■ SOURCE DATA ■
#####
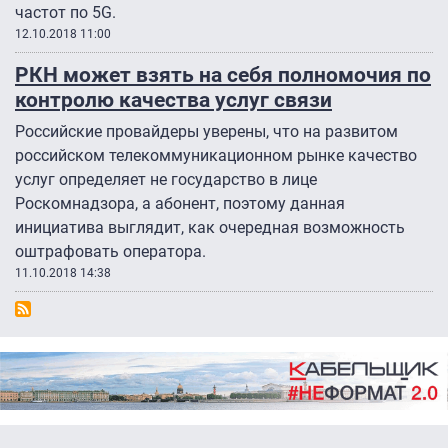
частот по 5G.
12.10.2018 11:00
РКН может взять на себя полномочия по
контролю качества услуг связи
Российские провайдеры уверены, что на развитом
российском телекоммуникационном рынке качество
услуг определяет не государство в лице
Роскомнадзора, а абонент, поэтому данная
инициатива выглядит, как очередная возможность
оштрафовать оператора.
11.10.2018 14:38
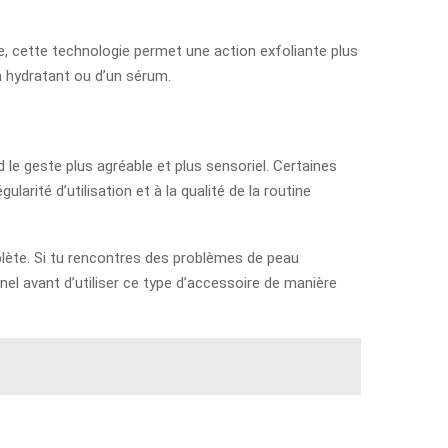
e, cette technologie permet une action exfoliante plus
in hydratant ou d’un sérum.
 le geste plus agréable et plus sensoriel. Certaines
arité d’utilisation et à la qualité de la routine
omplète. Si tu rencontres des problèmes de peau
el avant d’utiliser ce type d’accessoire de manière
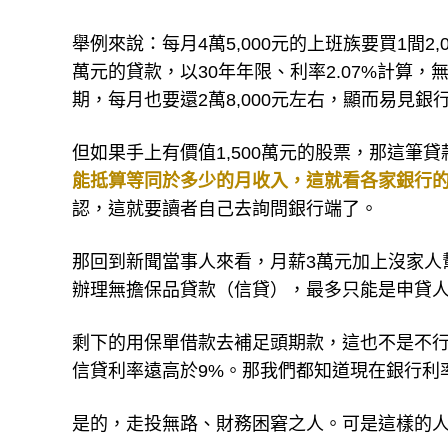
舉例來說：每月4萬5,000元的上班族要買1間2
萬元的貸款，以30年年限、利率2.07%計算，
期，每月也要還2萬8,000元左右，顯而易見銀
但如果手上有價值1,500萬元的股票，那這筆
能抵算等同於多少的月收入，這就看各家銀行
認，這就要讀者自己去詢問銀行端了。
那回到新聞當事人來看，月薪3萬元加上沒家人
辦理無擔保品貸款（信貸），最多只能是申貸人月
剩下的用保單借款去補足頭期款，這也不是不
信貸利率遠高於9%。那我們都知道現在銀行利
是的，走投無路、財務困窘之人。可是這樣的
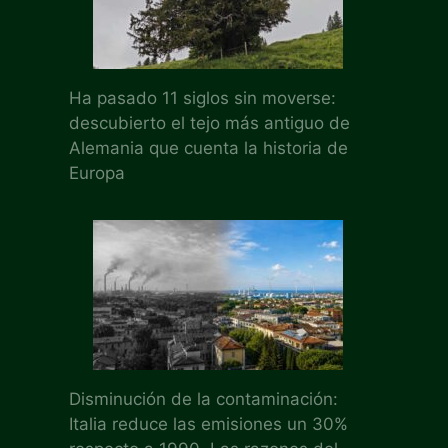
Ha pasado 11 siglos sin moverse:
descubierto el tejo más antiguo de
Alemania que cuenta la historia de
Europa
Disminución de la contaminación:
Italia reduce las emisiones un 30%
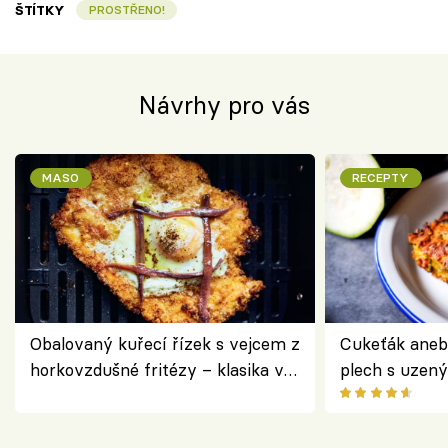
ŠTÍTKY
PROSTŘENO!
Návrhy pro vás
MASO
RECEPTY
Obalovaný kuřecí řízek s vejcem z
Cukeťák aneb
horkovzdušné fritézy – klasika v
plech s uzen
novém pojetí podle Jamieho
způsob, jak z
Olivera
cukety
#####
■ WHAT IS NEEDED ■
Output nothing except the lines from the one containing "是的，走投無路、財務困窘之人。可是這樣的" through the final line of the entries, repeated exactly and free of pictures.

■ WRITTEN SOLUTION ■
是的，走投無路、財務困窘之人。可是這樣的
Ha pasado 11 siglos sin moverse:
descubierto el tejo más antiguo de
Alemania que cuenta la historia de
Europa
Disminución de la contaminación:
Italia reduce las emisiones un 30%
ŠTÍTKY
PROSTŘENO!
Návrhy pro vás
MASO
RECEPTY
Obalovaný kuřecí řízek s vejcem z
Cukeťák aneb
horkovzdušné fritézy – klasika v
plech s uzen
novém pojetí podle Jamieho
způsob, jak z
Olivera
cukety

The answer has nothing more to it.